An diese Absichtserklärung schließt sich im Kommentar zum Johannesevangelium eine zweite Intention an, die viel häufiger wiederholt und exemplifiziert wird als die erste: „Ferner will dieses Werk zeigen, wie die Prinzipien, Schlussfolgerungen und die Eigenart der Naturverhältnisse ganz gut – wer Ohren hat zu hören! – in den Worten der Heiligen Schrift angedeutet sind, wenn man die Schrift mittels der besagten Naturverhältnisse auslegt“. Mit anderen Worten: Das Verständnis der Naturverhältnisse erklärt die biblischen Lehren, und die so verstandenen theologischen Aussagen erhellen wiederum die Naturverhältnisse. Meister Eckhart fügt ein: „Wer Ohren hat zu hören“; damit sagt er wohl, dass ihm der Satz wichtig ist und dass dessen Bedeutung aber leicht überhört werden kann. An etwas späterer Stelle desselben Kapitels, an der erläutert wird, inwiefern in Gott der Sohn oder das Wort dasselbe ist wie der Vater oder das Prinzip, heißt es: „Das möchte ich gesagt haben, insofern die hier über den Ausgang der Personen in Gott geschriebenen Worte [uns] darüber belehren sollen, dass es im Ausgang und in der Hervorbringung eines jeden natürlichen und künstlichen Seienden ebenso ist und sich dort wiederfindet“.

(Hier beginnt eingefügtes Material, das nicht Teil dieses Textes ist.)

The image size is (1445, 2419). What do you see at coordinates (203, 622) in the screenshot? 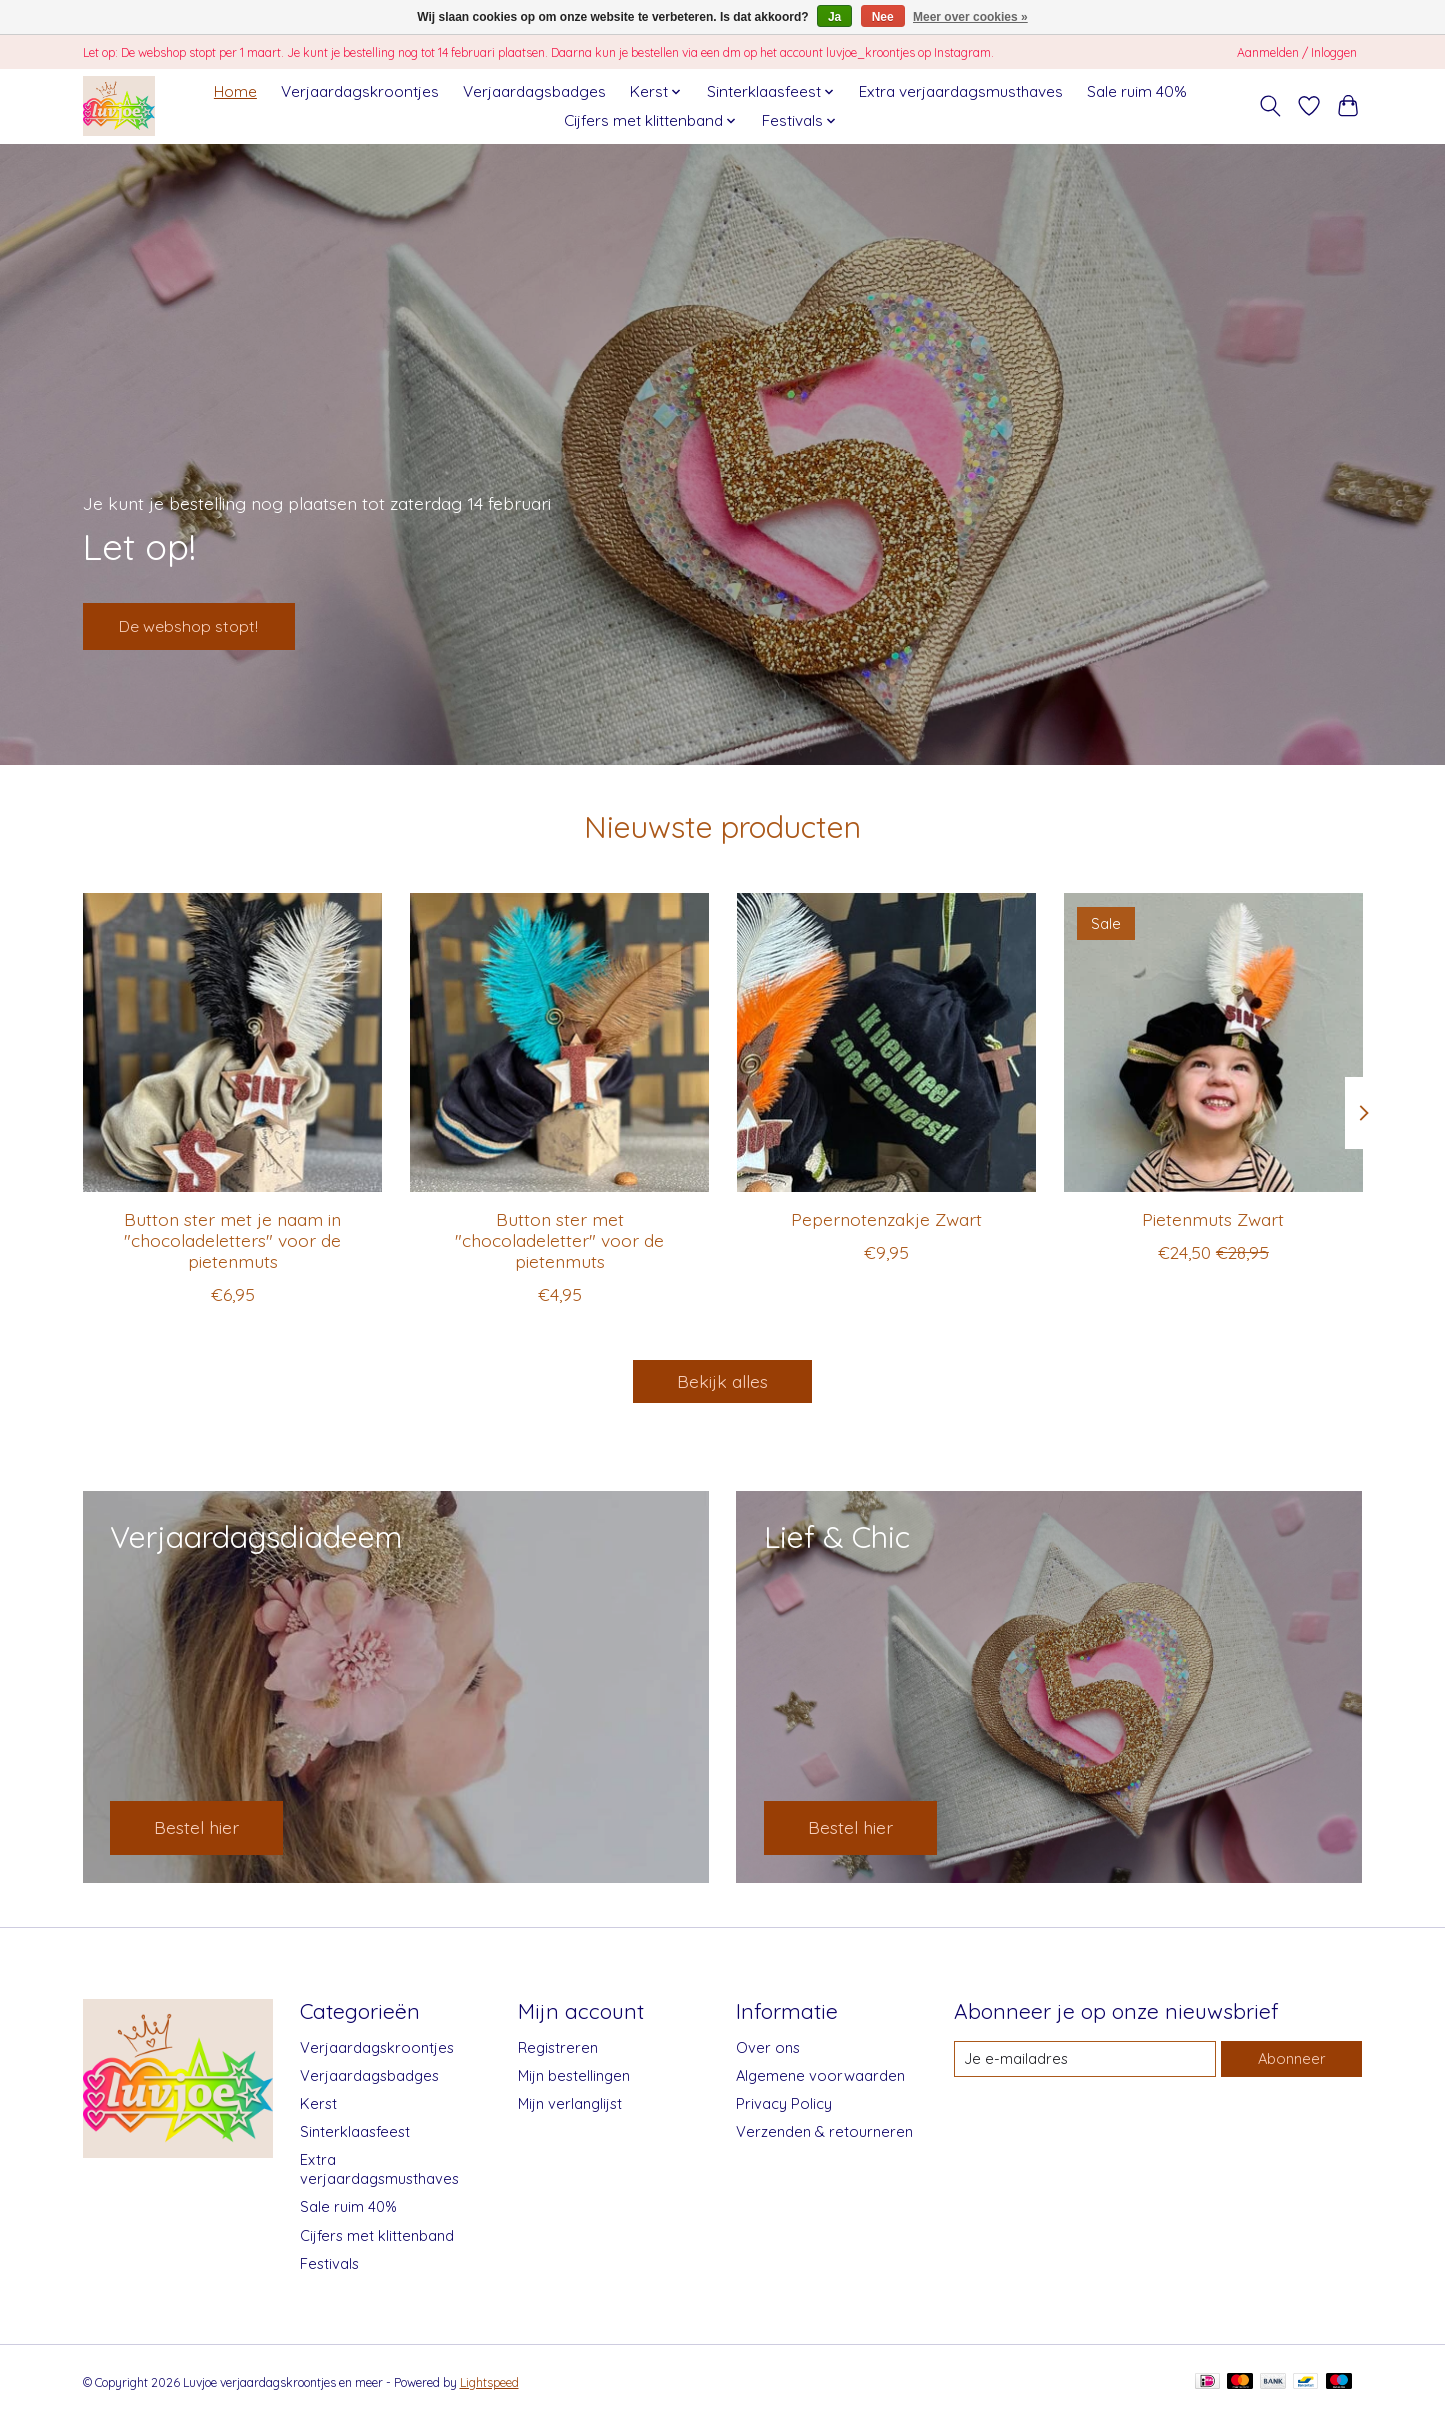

Hier proklamiert Eckhart seine Absicht, die fundamentalen Prinzipien seiner Gotteslehre auf die Natur (_natura_) und die Kunst (_ars_) anzuwenden. _Ars_ steht für die Hervorbringungsweise menschlichen Schaffens. _Natura_ umfasst das Sein aller Weltdinge, besonders aber der natürlichen menschlichen Seinsweisen, deren Prinzip, qua Schöpfungswort, die Vernunft ist.
Diese Erläuterung wird in die Erklärungen des Prologs des Johannesevangeliums eingefügt. Das bedeutet: Nach Eckharts Verständnis haben die natürlichen Hervorbringungen des Menschen dieselbe ‚Produktionsweise’ wie der Hervorgang des göttlichen Sohnes in der Trinität aus dem Vater. Sie sind nicht „gemacht“, sondern „gezeugt“ oder „geboren“. Es ist demnach nicht von naturalistischer Physik oder Biologie die Rede, sondern vom Strukturprinzip, von der Idee aller Dinge – in der Vernunft.
In einer Engführung dieses Interpretationsansatzes lege ich die Aussagen Meister Eckharts über das Verhältnis Gottes zu den Menschen und die Aussagen Eckharts über das geistige Leben des Menschen mit modernen „philosophischen“ Argumenten aus. Der theologischen Methode Eckharts entspricht demnach eine phänomenologische Methode im Bereich der Psychologie. Eckharts metaphysische Theorie soll nach seinen Worten eine „natürliche“ Korrespondenz haben. Diese gilt es in den Phänomenen des psychischen, des mentalen Lebens „aufzuzeigen“.